## About this exercise
All records are to be restated word for word, with pictures excluded.

Segment Start: Data shown

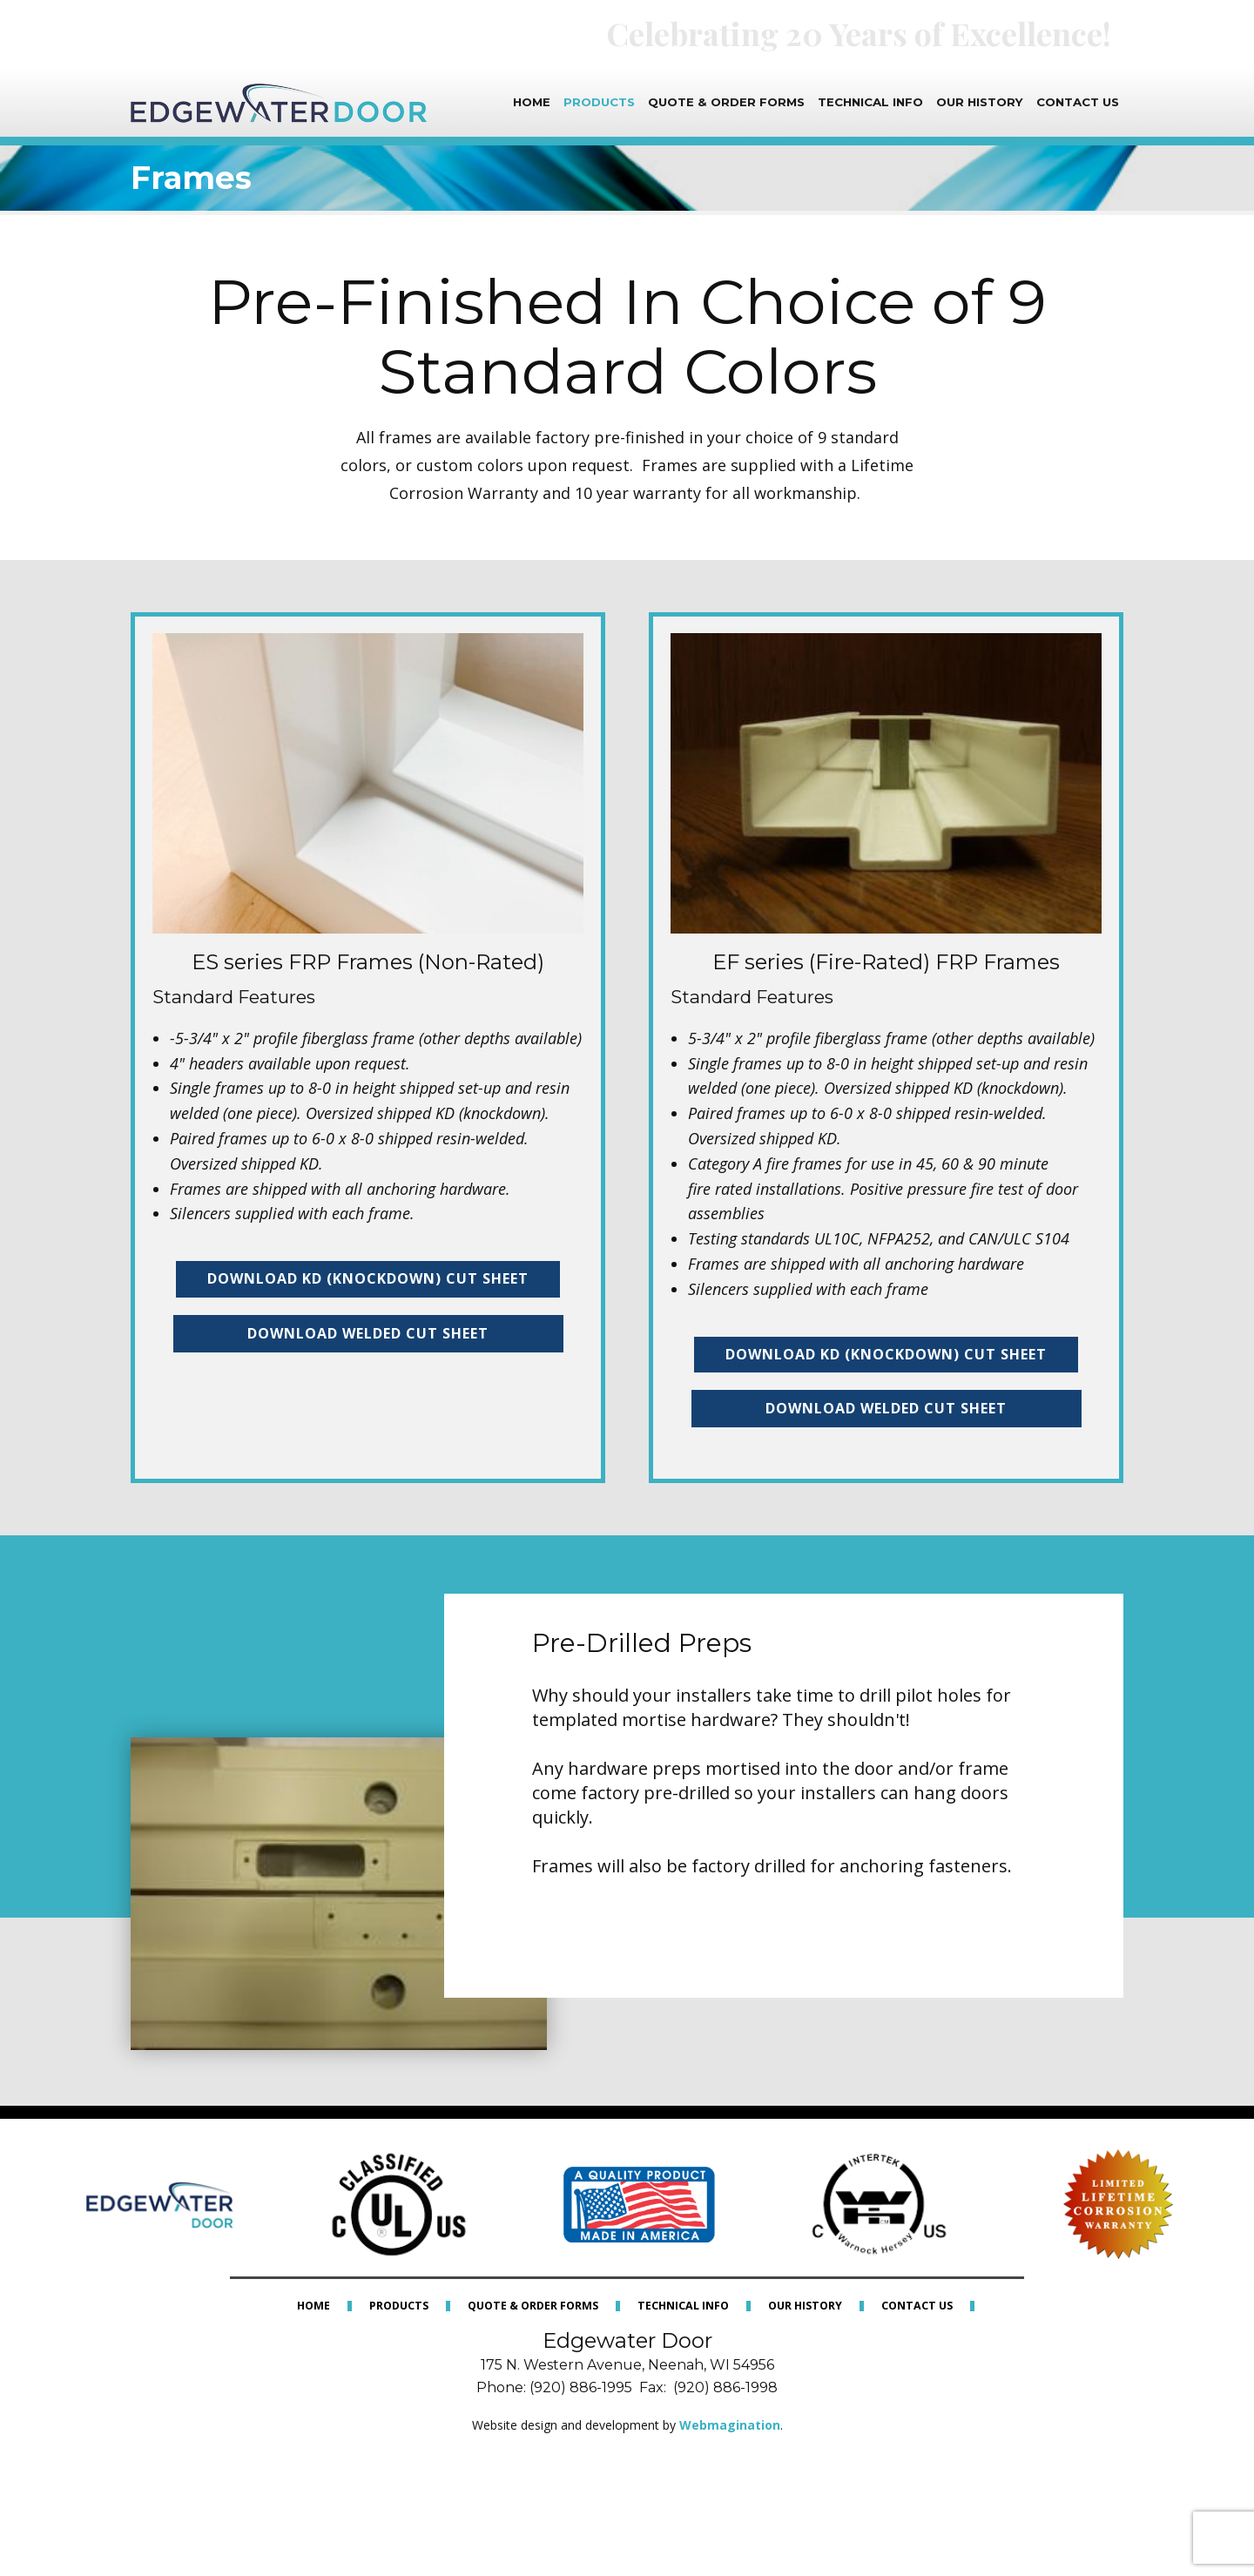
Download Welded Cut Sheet (368, 1333)
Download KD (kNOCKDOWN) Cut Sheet (368, 1278)
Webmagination (729, 2425)
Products (599, 102)
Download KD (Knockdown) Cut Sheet (886, 1354)
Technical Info (870, 102)
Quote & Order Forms (726, 102)
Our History (979, 102)
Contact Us (1077, 102)
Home (531, 102)
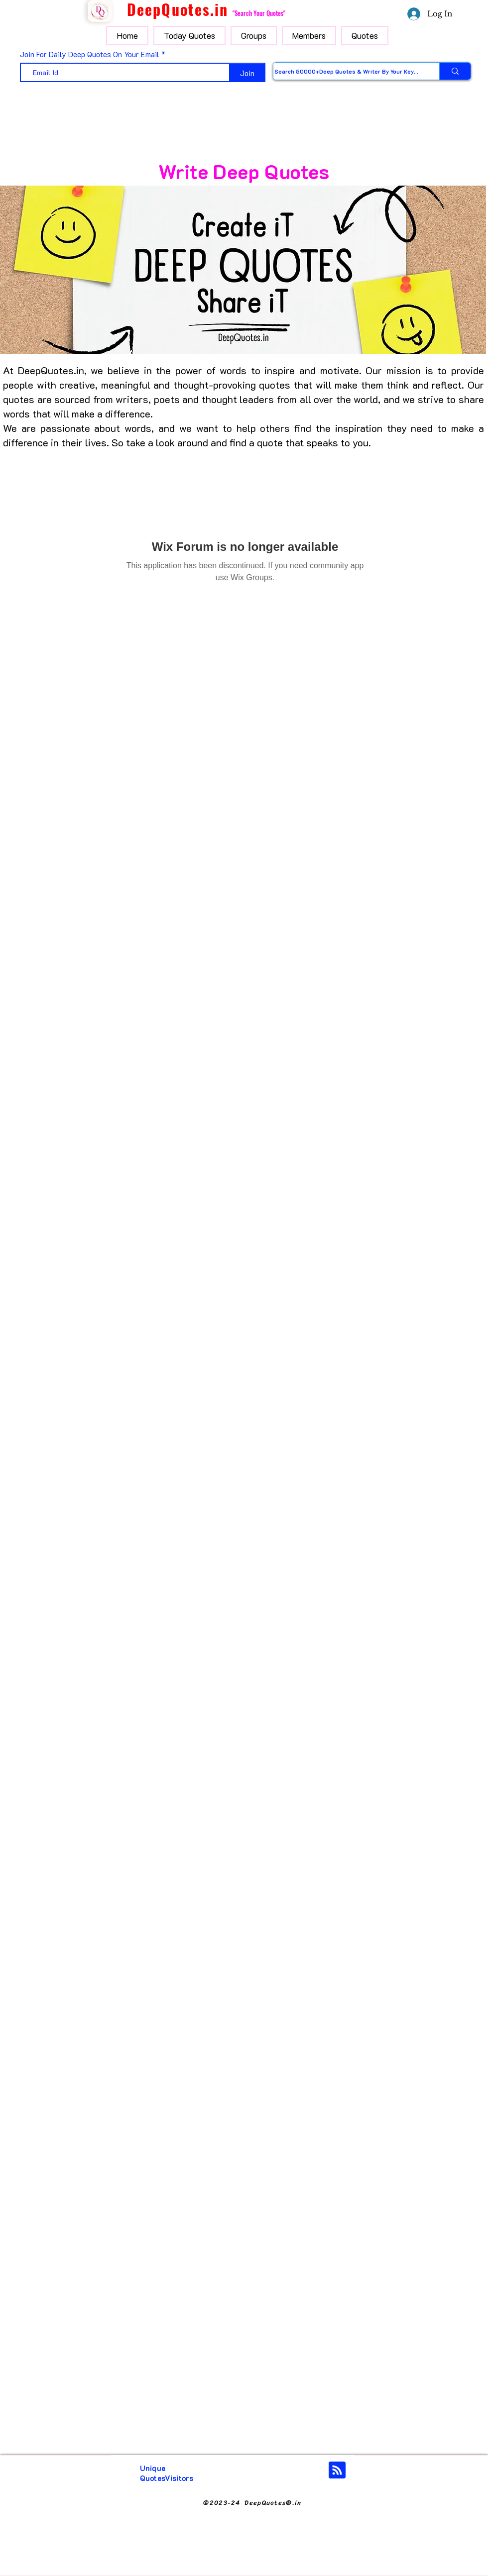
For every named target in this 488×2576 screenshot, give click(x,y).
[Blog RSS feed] (337, 2470)
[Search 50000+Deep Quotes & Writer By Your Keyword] (346, 71)
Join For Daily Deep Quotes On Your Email (89, 54)
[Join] (247, 73)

Segment End: Data shown

## Solution
Download Welded Cut Sheet (368, 1333)
Download KD (kNOCKDOWN) Cut Sheet (368, 1278)
Webmagination (729, 2425)
Products (599, 102)
Download KD (Knockdown) Cut Sheet (886, 1354)
Technical Info (870, 102)
Quote & Order Forms (726, 102)
Our History (979, 102)
Contact Us (1077, 102)
Home (531, 102)
For every named target in this 488×2576 screenshot, give click(x,y).
[Blog RSS feed] (337, 2470)
[Search 50000+Deep Quotes & Writer By Your Keyword] (346, 71)
Join For Daily Deep Quotes On Your Email (89, 54)
[Join] (247, 73)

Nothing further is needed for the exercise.